We demonstrate the suitability of fiber-generated entangled photon pairs for practical quantum communications in the telecom band by measuring their properties with superconducting single-photon detectors that produce negligible dark counts. The photon pairs are created in approximately 5-ps duration windows at 50 MHz rate while the detectors are operated in ungated free running mode. We obtain a coincidence to accidental-coincidence ratio >80 with raw photon-counting data, i.e., without making any post-measurement corrections. Using a previously demonstrated counter-propagating scheme we also produce polarizationentangled photon pairs at 50-MHz rate, which in coincidence detection directly yield two-photon interference with a fringe visibility >98%.
©2007 Optical Society of America
Since the first report on the generation of quantum-correlated photon pairs in the telecom band with use of optical fiber’s Kerr nonlinearity [1–3], significant progress has been made in improving the fidelity of the generated entanglement [4–6]. The fidelity can be measured by employing two metrics: i) the ratio of measured coincidence counts to accidental coincidence counts, conveniently referred to as CAR; and ii) the measured visibility of the fringe obtained via two-photon interference (TPI). By cooling the fiber to liquid nitrogen temperature, a CAR of greater than 100 has been achieved and a TPI visibility of over 98% has been obtained . However, in all the measurements reported to date, the data are usually corrected by subtracting the contribution from dark counts produced in the detectors. The correction is necessary because the single-photon detectors that are generally used to measure the 1550 nm telecom-band photons have a significantly high dark-count probability during the detection time owing to the high dark current of InGaAs avalanche photodiodes (APDs) employed in such detectors. Therefore, the suitability of the fiber-nonlinearity based entanglement sources in practical quantum information processing has remained an open question, since the results of raw measurements must be used in any realistic quantum information protocol. In this paper we provide an affirmative answer to the suitability question by presenting measurements of the CAR and TPI visibility that are made with a superconducting single-photon detector (SSPD) having a negligible dark-count rate.
In recent years, superconducting devices have been developed for ultra-low-noise detection of telecom-band photons.
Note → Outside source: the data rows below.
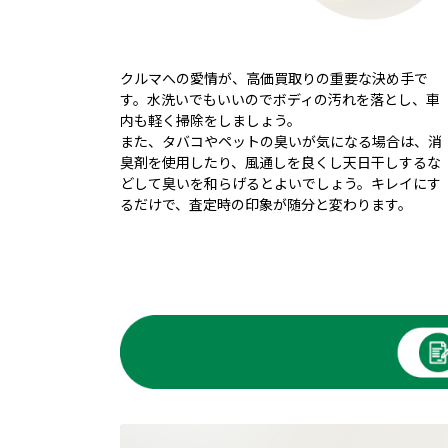
クルマへの愛情が、高価買取りの重要な決め手で
す。水洗いでもいいのでボディの汚れを落とし、車
内も軽く掃除をしましょう。
また、タバコやペットの臭いが気になる場合は、消
臭剤を使用したり、風通しを良くし天日干しするな
どして臭いを和らげるとよいでしょう。キレイにす
るだけで、査定時の印象が随分と変わります。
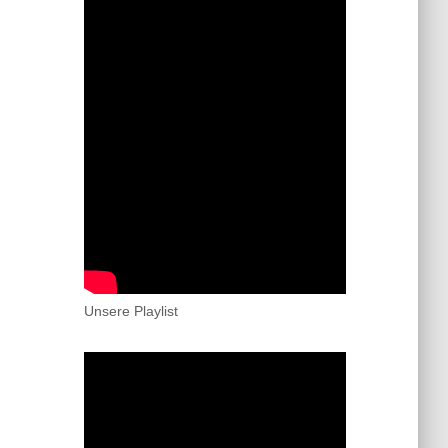
Unsere Playlist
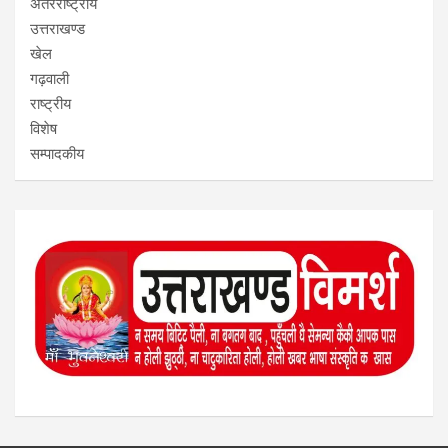
अंतरराष्ट्रीय
उत्तराखण्ड
खेल
गढ़वाली
राष्ट्रीय
विशेष
सम्पादकीय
Two classes of devices have been reported: transition edge sensors  offer detection efficiencies up to 90% and an ability to resolve photon number, but they require ∼100 mK operating temperature and are limited at present to detection rates on the order of kilohertz. NbN-based SSPDs [9–10], on the other hand, have relatively lower detection efficiencies (≤5%) in devices demonstrated to date, but they can be operated at 4 K temperature with detection rates approaching a gigahertz. An SSPD is a meander-shaped nanoscale superconducting wire that is current biased slightly below its critical current. The energy of an absorbed photon forms a hotspot in the wire, momentarily breaking the superconductivity and causing a transient voltage in the external circuit that can be registered as a detection event. Unlike InGaAs APDs, the dark-count probability of superconducting detectors is low even without gating, making them useful devices for quantum-communication applications in the telecom band . In the following, we present a full characterization of fiber-generated entanglement using SSPDs integrated into a cryogen-free system .
Figure 1(a) shows a schematic of the counter propagating scheme [4–6] for generating polarization-entangled photon pairs by pumping the fiber nonlinearity. A 1555.95-nm wavelength, 50-MHz repeated train of ∼5-ps duration pump pulses is obtained by sending the output pulses of ∼100-fs duration from a passively-mode-locked fiber laser through a cascade of 200-GHz spacing, ITU-grid aligned, wavelength division multiplexing, fiber-pigtailed filters. A polarizer regulates the incoming pump pulses to 45°linearly polarized relative to the principal axes of a polarization beam splitter (PBS). The 300-m long DSF, whose zero-dispersion wavelength is around 1556 nm, is connected to the two output ports of the PBS. Thus, the DSF is simultaneously pumped with orthogonally-polarized pump pulses in the clockwise and counter-clockwise directions. As the two counter-propagating pump-pulse trains travel through the DSF, they independently engage in four-photon-scattering processes and create quantum-correlated photon pairs. The counter-propagating photon pairs and their parent pump pulses recombine upon arrival back at the PBS and emerge from the opposite input port. Another cascade of 200-GHz-spacing filters, which are widely deployed in highspeed optical communication systems as wavelength division multiplexers (WDMs), is used to separate the newly born photon pairs from the pump pulses. Each WDM filter set provides ≥70 dB isolation in the signal and idler bands from the pump. The WDM filters have a passband shape that fits very well to a fourth-order super-Gaussian function with a full width at half maximum of 1 nm . At low pump powers, the generated signal-idler photon pairs of 1550.92-nm and 1561.01-nm wavelengths, respectively, are in a maximally-entangled state: ∣H〉s∣H〉i+∣V〉s∣V〉i. The system can also be configured as a correlated photon-pair source when the linear polarizer is oriented parallel to one principal axis of the PBS [see Fig. 1(a)] so that the DSF is pumped only in one direction. The DSF is cooled to liquid nitrogen temperature for suppressing the Raman-scattered photons.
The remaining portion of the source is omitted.